Saturday, July 15, 2017

Getting Away From It All

It's been a while since we went to a wedding.

Going with your children is a new experience for me. Can't say I was prepared for it. Previous weddings, solo or with partner, compare as a training experience in the same way that being a member of the Cub Scouts prepares you for going over the top at the Somme.

It was lovely being in Scotland. Glasgow, specifically, a city with the same architecture as Edinburgh but a better colour scheme, toffee and sand shades instead of grey and black. Lovely staying with Aunty M in her huge house, along with the rest of my family. And great to go to my cousin R's wedding. Even nicer if I'd had a chance to socialise with any of them.

About ten minutes into the service, when the nicely dressed friends of the bride behind us were having hysterics, I realised that the entire day was going to be like this.
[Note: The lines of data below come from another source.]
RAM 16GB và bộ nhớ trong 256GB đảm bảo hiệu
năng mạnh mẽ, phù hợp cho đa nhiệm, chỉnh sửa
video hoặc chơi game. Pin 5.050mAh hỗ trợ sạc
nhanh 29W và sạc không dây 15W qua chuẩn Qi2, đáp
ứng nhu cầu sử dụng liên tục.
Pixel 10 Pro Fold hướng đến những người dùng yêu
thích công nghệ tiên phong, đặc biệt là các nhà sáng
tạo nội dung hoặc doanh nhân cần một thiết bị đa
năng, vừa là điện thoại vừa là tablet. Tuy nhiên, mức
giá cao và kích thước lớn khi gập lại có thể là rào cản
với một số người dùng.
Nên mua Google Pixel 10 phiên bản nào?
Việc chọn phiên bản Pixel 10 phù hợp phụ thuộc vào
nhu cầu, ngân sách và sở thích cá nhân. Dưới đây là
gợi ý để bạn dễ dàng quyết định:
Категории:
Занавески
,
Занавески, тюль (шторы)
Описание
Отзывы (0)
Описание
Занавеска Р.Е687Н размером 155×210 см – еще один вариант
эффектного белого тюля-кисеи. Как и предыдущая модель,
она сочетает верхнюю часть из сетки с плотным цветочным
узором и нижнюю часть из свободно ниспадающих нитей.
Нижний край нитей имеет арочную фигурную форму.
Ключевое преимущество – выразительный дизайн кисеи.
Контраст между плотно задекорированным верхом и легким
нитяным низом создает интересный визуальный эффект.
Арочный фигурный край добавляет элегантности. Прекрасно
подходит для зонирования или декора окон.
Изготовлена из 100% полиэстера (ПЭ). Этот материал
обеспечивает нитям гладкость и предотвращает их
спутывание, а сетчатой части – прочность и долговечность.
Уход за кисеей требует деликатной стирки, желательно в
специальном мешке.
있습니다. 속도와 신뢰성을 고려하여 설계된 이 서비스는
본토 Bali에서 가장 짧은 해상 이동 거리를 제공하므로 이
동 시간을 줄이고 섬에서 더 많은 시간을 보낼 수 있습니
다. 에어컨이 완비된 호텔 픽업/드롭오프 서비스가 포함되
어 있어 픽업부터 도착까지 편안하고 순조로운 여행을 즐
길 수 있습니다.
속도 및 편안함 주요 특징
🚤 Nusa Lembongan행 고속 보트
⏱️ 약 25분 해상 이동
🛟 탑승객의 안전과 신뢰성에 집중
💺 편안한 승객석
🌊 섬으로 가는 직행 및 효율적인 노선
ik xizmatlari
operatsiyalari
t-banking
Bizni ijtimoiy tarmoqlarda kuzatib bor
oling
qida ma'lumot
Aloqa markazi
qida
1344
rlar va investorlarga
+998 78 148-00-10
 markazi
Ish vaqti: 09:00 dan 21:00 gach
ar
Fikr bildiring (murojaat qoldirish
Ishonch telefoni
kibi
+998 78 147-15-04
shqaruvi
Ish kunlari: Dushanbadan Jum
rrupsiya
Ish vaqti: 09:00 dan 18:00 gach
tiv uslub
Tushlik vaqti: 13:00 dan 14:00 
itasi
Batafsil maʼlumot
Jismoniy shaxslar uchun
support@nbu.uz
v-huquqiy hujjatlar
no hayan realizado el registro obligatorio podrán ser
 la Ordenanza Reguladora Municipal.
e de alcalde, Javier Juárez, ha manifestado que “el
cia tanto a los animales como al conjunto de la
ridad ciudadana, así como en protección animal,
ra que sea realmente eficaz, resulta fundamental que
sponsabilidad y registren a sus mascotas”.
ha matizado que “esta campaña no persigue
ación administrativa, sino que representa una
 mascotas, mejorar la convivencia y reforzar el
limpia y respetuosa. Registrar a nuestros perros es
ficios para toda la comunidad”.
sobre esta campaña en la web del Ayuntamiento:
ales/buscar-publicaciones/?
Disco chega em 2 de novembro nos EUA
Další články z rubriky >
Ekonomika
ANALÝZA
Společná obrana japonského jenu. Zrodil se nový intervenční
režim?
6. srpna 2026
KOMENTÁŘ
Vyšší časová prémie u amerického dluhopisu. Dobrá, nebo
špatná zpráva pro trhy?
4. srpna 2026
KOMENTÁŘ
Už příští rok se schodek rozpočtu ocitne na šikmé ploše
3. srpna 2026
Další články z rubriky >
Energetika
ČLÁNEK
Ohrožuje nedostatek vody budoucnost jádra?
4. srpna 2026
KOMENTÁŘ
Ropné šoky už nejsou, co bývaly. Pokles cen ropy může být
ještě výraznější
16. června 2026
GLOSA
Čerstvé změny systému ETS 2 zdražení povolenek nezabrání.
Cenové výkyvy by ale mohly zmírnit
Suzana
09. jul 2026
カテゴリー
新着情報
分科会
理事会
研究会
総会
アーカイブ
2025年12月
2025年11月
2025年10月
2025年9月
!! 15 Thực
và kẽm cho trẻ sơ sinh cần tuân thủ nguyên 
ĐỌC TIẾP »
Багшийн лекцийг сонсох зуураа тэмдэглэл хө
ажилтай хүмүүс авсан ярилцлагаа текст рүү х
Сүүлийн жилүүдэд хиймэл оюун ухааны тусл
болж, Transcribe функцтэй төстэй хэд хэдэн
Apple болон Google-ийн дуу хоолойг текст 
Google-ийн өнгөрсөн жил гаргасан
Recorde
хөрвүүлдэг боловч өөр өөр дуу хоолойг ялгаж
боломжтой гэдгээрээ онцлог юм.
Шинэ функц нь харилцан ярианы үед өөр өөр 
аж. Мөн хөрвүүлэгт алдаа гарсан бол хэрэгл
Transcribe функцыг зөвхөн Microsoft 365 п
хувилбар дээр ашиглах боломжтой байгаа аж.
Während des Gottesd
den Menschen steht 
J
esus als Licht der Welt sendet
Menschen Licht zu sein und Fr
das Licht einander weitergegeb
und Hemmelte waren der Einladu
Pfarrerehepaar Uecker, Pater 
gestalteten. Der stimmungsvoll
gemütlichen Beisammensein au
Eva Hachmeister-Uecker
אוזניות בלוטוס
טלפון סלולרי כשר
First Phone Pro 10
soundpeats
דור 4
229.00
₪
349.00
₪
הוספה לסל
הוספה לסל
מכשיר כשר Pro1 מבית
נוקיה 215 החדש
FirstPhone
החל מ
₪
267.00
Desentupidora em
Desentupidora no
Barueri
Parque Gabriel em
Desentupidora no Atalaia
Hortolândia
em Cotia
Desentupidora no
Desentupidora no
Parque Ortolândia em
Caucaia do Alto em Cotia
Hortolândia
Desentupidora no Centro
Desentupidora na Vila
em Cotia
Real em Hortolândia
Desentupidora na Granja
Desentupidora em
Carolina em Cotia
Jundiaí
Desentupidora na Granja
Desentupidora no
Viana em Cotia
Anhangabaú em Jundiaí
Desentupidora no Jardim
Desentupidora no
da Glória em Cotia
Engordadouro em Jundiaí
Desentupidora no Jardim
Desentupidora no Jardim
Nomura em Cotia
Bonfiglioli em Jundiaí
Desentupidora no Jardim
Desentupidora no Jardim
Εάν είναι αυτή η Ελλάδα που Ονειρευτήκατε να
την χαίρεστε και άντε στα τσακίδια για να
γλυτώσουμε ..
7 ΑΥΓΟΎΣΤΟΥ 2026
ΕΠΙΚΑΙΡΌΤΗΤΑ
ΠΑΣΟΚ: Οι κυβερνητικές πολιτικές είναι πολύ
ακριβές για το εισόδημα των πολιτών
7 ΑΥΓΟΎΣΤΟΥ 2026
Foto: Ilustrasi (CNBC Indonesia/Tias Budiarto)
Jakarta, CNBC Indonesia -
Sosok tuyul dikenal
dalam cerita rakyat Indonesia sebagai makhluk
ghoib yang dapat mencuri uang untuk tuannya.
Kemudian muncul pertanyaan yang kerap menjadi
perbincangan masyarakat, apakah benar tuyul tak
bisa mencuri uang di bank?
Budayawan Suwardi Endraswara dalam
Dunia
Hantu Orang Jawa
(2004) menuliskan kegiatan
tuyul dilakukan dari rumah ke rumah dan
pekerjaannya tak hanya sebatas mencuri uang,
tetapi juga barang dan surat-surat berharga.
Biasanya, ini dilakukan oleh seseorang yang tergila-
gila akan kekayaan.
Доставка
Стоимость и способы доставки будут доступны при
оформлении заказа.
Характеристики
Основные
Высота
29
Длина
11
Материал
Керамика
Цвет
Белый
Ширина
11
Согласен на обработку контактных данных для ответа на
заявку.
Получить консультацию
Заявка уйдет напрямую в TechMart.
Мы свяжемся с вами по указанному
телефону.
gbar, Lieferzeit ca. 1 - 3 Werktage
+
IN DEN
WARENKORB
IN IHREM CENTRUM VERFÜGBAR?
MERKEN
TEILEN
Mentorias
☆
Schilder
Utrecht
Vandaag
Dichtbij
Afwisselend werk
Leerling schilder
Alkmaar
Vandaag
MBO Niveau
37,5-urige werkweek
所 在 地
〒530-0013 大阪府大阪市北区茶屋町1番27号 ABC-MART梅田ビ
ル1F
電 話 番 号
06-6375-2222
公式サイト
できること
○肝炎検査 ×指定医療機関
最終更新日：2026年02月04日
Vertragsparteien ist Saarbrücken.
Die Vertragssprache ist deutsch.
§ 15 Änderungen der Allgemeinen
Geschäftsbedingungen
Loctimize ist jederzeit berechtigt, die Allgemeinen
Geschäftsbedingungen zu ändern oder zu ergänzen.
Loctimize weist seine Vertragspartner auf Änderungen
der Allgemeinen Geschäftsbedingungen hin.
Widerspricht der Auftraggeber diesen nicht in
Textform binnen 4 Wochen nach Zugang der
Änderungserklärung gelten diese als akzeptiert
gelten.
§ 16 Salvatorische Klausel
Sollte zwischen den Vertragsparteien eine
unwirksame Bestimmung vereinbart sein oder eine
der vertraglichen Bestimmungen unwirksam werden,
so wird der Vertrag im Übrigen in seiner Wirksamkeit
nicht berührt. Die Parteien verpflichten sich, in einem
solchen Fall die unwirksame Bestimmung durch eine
C had both hands on my face and was using my sideburns to twist my head off, shouting "tickly beard!" as she did it. It probably made a nice counterpoint to whatever was going on round the altar at the time, I couldn't say. Some form of ceremony, I felt sure.

Several frazzled hours later, out the back of the function hall, I wrestled C back towards the champagne. There was an expansive park outside, complete with playpark, and although she'd just shat her nappy, she wasn't keen on heading back into the heat and noise of the reception. Nor was I, it had rained outside a while ago, and the air inside was pretty jungly. I didn't know where the pram with the changing bag was, so I asked V, who had been chasing F away from the stainable parts of many expensive frocks.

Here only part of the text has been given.